Has anyone ever challenged her inappropriate and immature comments as they happened eg: the vagina comment?
Or has she just been allowed to go unchallenged ?

Vodkafairy99 · 07/01/2026 18:55

Sounds like an annoying arsehole. How do others in the group feel? Life is too short to put up with this sort of crap!

IWishItWasAutumnEveryday · 07/01/2026 19:04

Spaghettihoops2026 · 06/01/2026 11:10

Sorry- one of the group of friends bought someone she had recently met for dinner as the lady doesn't have many people in the area. My immature friend behaved so weirdly - leaving to vape every three minutes, poking the waiter, shouting random things out that the new lady who had never met the immature friend before presumed she had learning difficulties.

Sounds like she is undiagnosed.

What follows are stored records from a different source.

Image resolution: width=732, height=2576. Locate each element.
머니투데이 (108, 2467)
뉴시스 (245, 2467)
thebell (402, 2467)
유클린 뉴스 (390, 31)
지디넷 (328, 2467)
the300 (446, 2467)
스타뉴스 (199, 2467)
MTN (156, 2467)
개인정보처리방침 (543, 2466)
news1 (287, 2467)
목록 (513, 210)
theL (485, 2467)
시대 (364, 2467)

Him indoors has ADHD and is undiagnosed ASD, and he is emotionally immature. He gets jealous when others are doing better and projects it like your friend does with ridiculous statements. It's very tiring, and draining, to the point our relationship is on the rocks. I couldn't imagine having a friend like it - they would have been dropped years ago - not because of being ND, but because of the behaviour that they choose not to change.

krustykittens · 07/01/2026 19:08

"I remember a particular time when he was talking about his cousin's wedding. He'd worked out where they were staying for the first night before they went off on honeymoon, and booked there (not where they'd had the wedding breakfast), and went down for breakfast and joined them at their table in the morning.
He thought this showed how wonderfully amazing he was and he'd given his cousin and wife a real treat by gracing them with his presence."

Oh dear God @MargaretThursday ! I cringed so hard at this I turned myself inside out. Who does this?!